SCOUBI is a computational framework for analyzing extrasomatic transcripts in imaging-based spatial transcriptomics data. Rather than discarding unassigned RNA as background, SCOUBI uses marker-gene expression of neurites and spatial ligand–receptor colocalization to classify extrasomatic regions as axon- or dendrite-enriched and to identify putative “interfaces” enriched for intercellular signaling programs. These interfaces provide a transcriptomic window into neuronal communication sites that are typically inaccessible to cell-centric spatial analyses. By preserving anatomical context, SCOUBI enables regional and molecular characterization of putative synaptic signaling environments directly from intact tissue.

**Preprint:** [add preprint link here](https://example.com/preprint)

## Overview

Imaging-based spatial transcriptomics often detects a substantial fraction of transcripts outside segmented cell bodies.
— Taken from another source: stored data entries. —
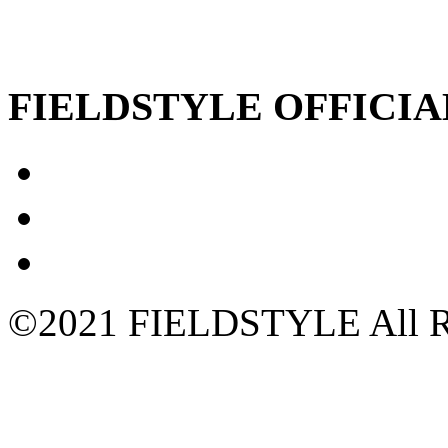
FIELDSTYLE OFFICIA
©2021 FIELDSTYLE All Ri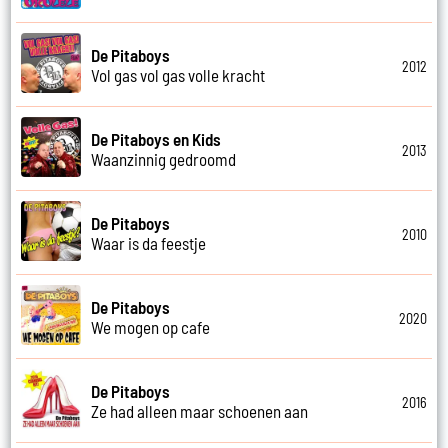
De Pitaboys
2012
Vol gas vol gas volle kracht
De Pitaboys en Kids
2013
Waanzinnig gedroomd
De Pitaboys
2010
Waar is da feestje
De Pitaboys
2020
We mogen op cafe
De Pitaboys
2016
Ze had alleen maar schoenen aan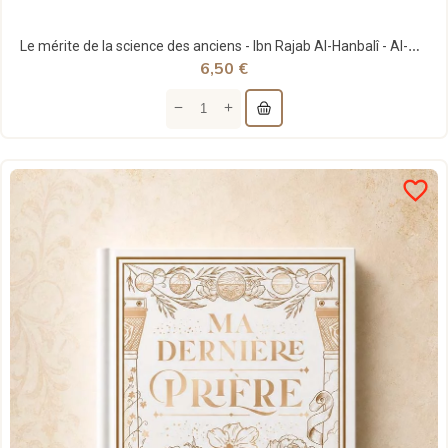
Le mérite de la science des anciens - Ibn Rajab Al-Hanbalî - Al-Hadith
6,50 €
favorite_border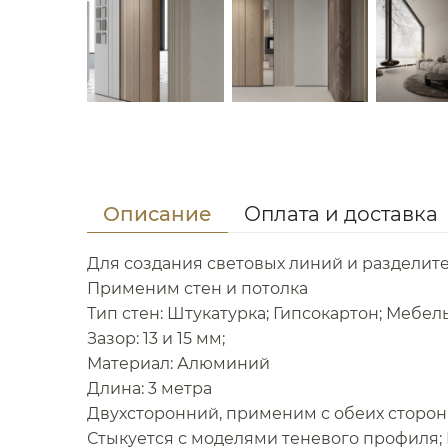
Описание
Оплата и доставка
Для создания световых линий и раздели
Применим стен и потолка
Тип стен: Штукатурка; Гипсокартон; Мебел
Зазор: 13 и 15 мм;
Материал: Алюминий
Длина: 3 метра
Двухсторонний, применим с обеих сторон
Стыкуется с моделями теневого профиля; 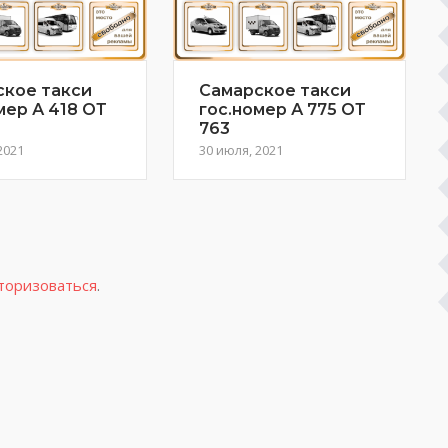
ское такси
Самарское такси
мер А 418 ОТ
гос.номер А 775 ОТ
763
2021
30 июля, 2021
торизоваться
.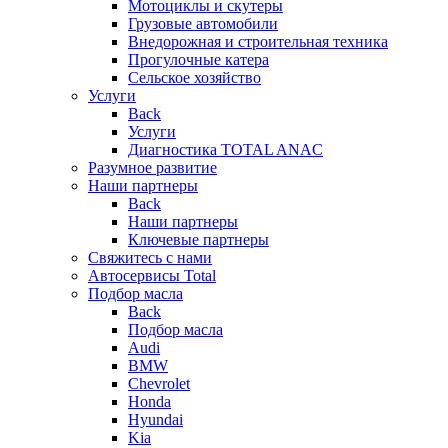
Мотоциклы и скутеры
Грузовые автомобили
Внедорожная и строительная техника
Прогулочные катера
Сельское хозяйство
Услуги
Back
Услуги
Диагностика TOTAL ANAC
Разумное развитие
Наши партнеры
Back
Наши партнеры
Ключевые партнеры
Свяжитесь с нами
Автосервисы Total
Подбор масла
Back
Подбор масла
Audi
BMW
Chevrolet
Honda
Hyundai
Kia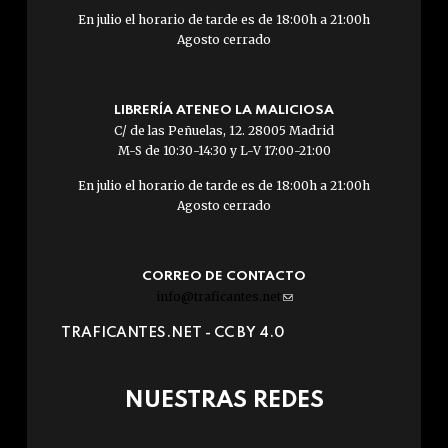
En julio el horario de tarde es de 18:00h a 21:00h
Agosto cerrado
LIBRERÍA ATENEO LA MALICIOSA
C/ de las Peñuelas, 12. 28005 Madrid
M-S de 10:30-14:30 y L-V 17:00-21:00
En julio el horario de tarde es de 18:00h a 21:00h
Agosto cerrado
CORREO DE CONTACTO
info@traficantes.net
(link
sends
TRAFICANTES.NET -
CC BY 4.0
e-
mail)
NUESTRAS REDES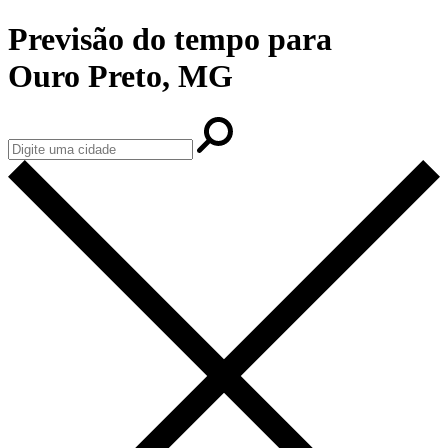
Previsão do tempo para
Ouro Preto, MG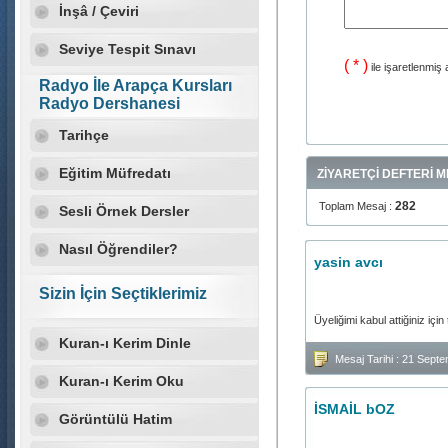
İnşâ / Çeviri
Seviye Tespit Sınavı
( * )
ile işaretlenmiş 
Radyo İle Arapça Kursları
Radyo Dershanesi
Tarihçe
Eğitim Müfredatı
ZİYARETÇİ DEFTERİ 
282
Toplam Mesaj :
Sesli Örnek Dersler
Nasıl Öğrendiler?
yasin avcı
Sizin İçin Seçtiklerimiz
Üyeliğimi kabul attiğiniz iç
Kuran-ı Kerim Dinle
Mesaj Tarihi : 21 Sept
Kuran-ı Kerim Oku
İSMAİL bOZ
Görüntülü Hatim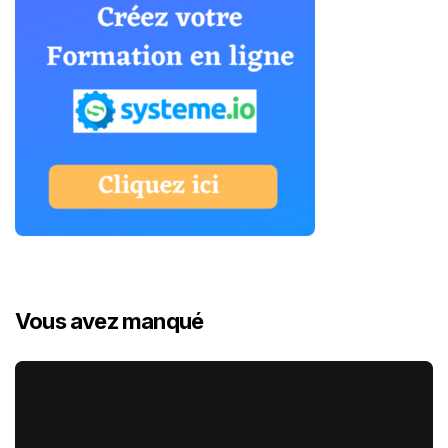
Vous avez manqué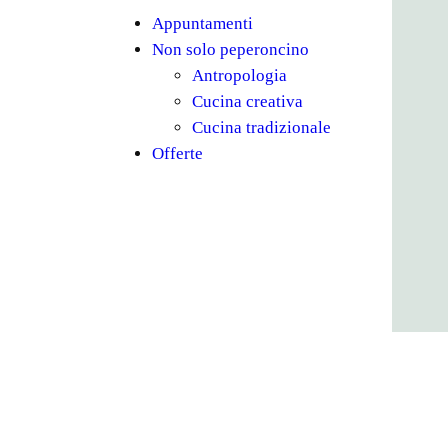
Appuntamenti
Non solo peperoncino
Antropologia
Cucina creativa
Cucina tradizionale
Offerte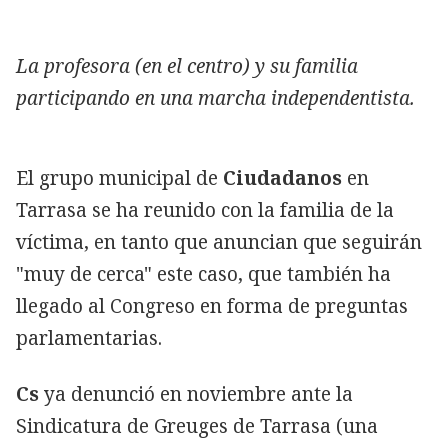
La profesora (en el centro) y su familia
participando en una marcha independentista.
El grupo municipal de
Ciudadanos
en
Tarrasa se ha reunido con la familia de la
víctima, en tanto que anuncian que seguirán
"muy de cerca" este caso, que también ha
llegado al Congreso en forma de preguntas
parlamentarias.
Cs
ya denunció en noviembre ante la
Sindicatura de Greuges de Tarrasa (una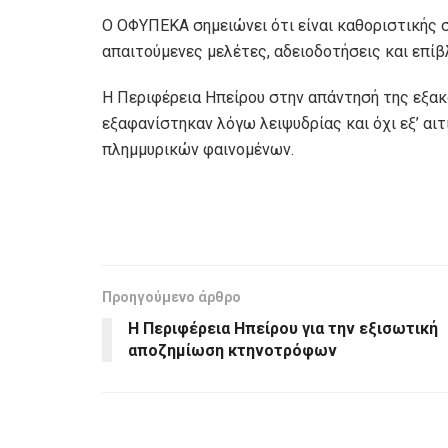
Ο ΟΦΥΠΕΚΑ σημειώνει ότι είναι καθοριστικής 
απαιτούμενες μελέτες, αδειοδοτήσεις και επίβ
Η Περιφέρεια Ηπείρου στην απάντησή της εξακο
εξαφανίστηκαν λόγω λειψυδρίας και όχι εξ’ αι
πλημμυρικών φαινομένων.
Προηγούμενο άρθρο
Η Περιφέρεια Ηπείρου για την εξισωτική
αποζημίωση κτηνοτρόφων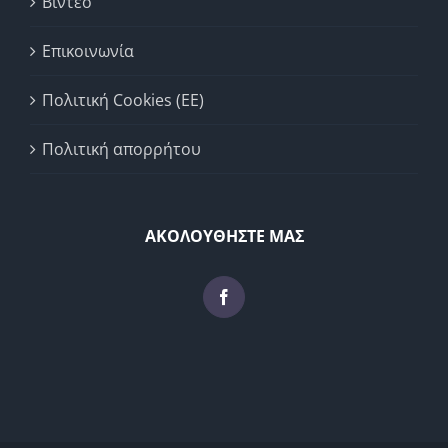
Βίντεο
Επικοινωνία
Πολιτική Cookies (ΕΕ)
Πολιτική απορρήτου
ΑΚΟΛΟΥΘΗΣΤΕ ΜΑΣ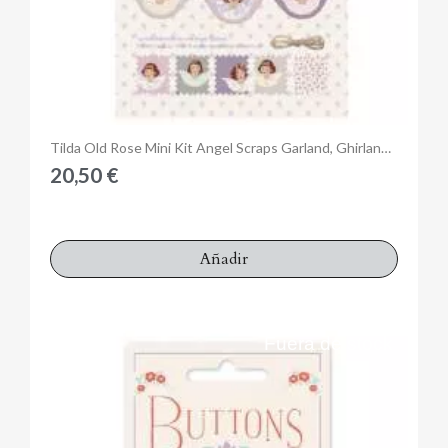
Anteprima
Tilda Old Rose Mini Kit Angel Scraps Garland, Ghirlanda con Angeli 150 cm
20,50 €
Añadir
Fuera de stock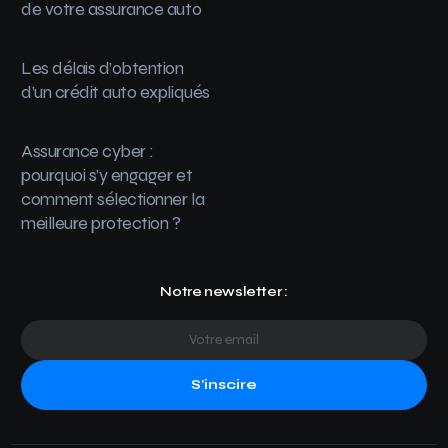
de votre assurance auto
Les délais d’obtention
d’un crédit auto expliqués
Assurance cyber :
pourquoi s’y engager et
comment sélectionner la
meilleure protection ?
Notre newsletter :
S'inscire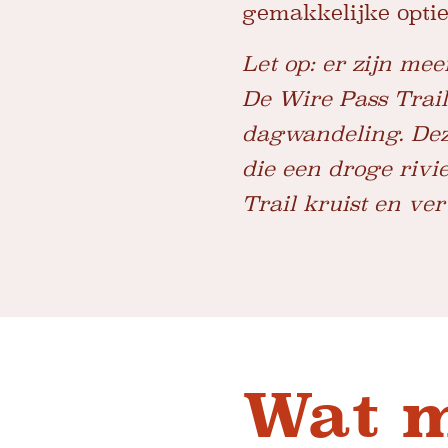
gemakkelijke optie
Let op: er zijn me
De Wire Pass Trail
dagwandeling. Dez
die een droge rivi
Trail kruist en ve
Wat m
SCOUBI treats this extrasomatic signal as a biologically informative layer of tissue organization.

The workflow has two main stages:

1. **Neurite identity classification**  
   Extrasomatic spatial bins are classified as axon- or dendrite-enriched using curated marker genes and a signaling-informed optimization objective.

2. **Interface identification**  
   SCOUBI scans for local regions where axonic and dendritic bins converge and where significant ligand–receptor pairs are colocalized.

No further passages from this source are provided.